Artigos de Dom Manoel João Francisco Dom Manoel João Francisco - Bispo Emérito

Postado dia 29/04/2019 às 16:52:33

Trabalho e Eucaristia

No dia 1º de maio celebramos o Dia Mundial do Trabalho. Neste dia trabalhadores e trabalhadoras ao mesmo tempo que fazem memória dos companheiros e companheiras que tombaram em ação, realimentam suas esperanças e rearticulam suas lutas, tentando assegurar conquistas, seriamente ameaçadas.
                       Tudo o que é verdadeiramente humano ressoa no coração dos cristãos. Por isso a Igreja em 1955, assumiu os ideais do Dia do Trabalhador, instituindo a festa de São José Operário e celebrando a eucaristia como festa da consagração cristã do trabalho. 

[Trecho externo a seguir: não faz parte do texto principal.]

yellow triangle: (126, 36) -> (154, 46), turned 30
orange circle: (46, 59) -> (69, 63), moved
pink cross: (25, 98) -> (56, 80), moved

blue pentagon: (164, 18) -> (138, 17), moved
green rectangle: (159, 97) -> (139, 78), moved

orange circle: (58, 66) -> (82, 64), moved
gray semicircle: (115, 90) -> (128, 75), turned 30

                       Trabalho e eucaristia são duas realidades profundamente relacionadas. No momento em que o padre faz a apresentação das ofertas, reza dizendo que o pão e o vinho são “frutos da terra, da videira e do trabalho humano”.

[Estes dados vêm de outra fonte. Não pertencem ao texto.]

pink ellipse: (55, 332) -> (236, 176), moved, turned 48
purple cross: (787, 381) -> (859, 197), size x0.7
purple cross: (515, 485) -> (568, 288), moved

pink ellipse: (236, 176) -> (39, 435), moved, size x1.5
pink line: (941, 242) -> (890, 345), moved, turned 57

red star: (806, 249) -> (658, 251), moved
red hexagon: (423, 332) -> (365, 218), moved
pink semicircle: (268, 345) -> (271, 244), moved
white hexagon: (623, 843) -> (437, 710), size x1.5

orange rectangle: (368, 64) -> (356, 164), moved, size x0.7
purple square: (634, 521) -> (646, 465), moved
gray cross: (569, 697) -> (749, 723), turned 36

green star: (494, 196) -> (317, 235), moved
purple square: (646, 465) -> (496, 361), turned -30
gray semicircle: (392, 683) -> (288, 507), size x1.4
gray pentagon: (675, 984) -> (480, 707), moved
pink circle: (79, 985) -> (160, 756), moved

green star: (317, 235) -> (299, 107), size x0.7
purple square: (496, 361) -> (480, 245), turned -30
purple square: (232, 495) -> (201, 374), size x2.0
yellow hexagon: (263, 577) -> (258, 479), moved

                       Com efeito, para o sacramento da eucaristia, Cristo escolheu como sinais pão e vinho, isto é, um alimento e uma bebida que o ser humano produz para manter sua existência e sustentar sua vida. O pão e o vinho vêm da terra, mas são também fruto do trabalho humano, conforme recorda a oração citada. Noutras palavras: nós celebramos a eucaristia com elementos cuja produção em quantidade suficiente e distribuição equitativa são indispensáveis à vida da humanidade.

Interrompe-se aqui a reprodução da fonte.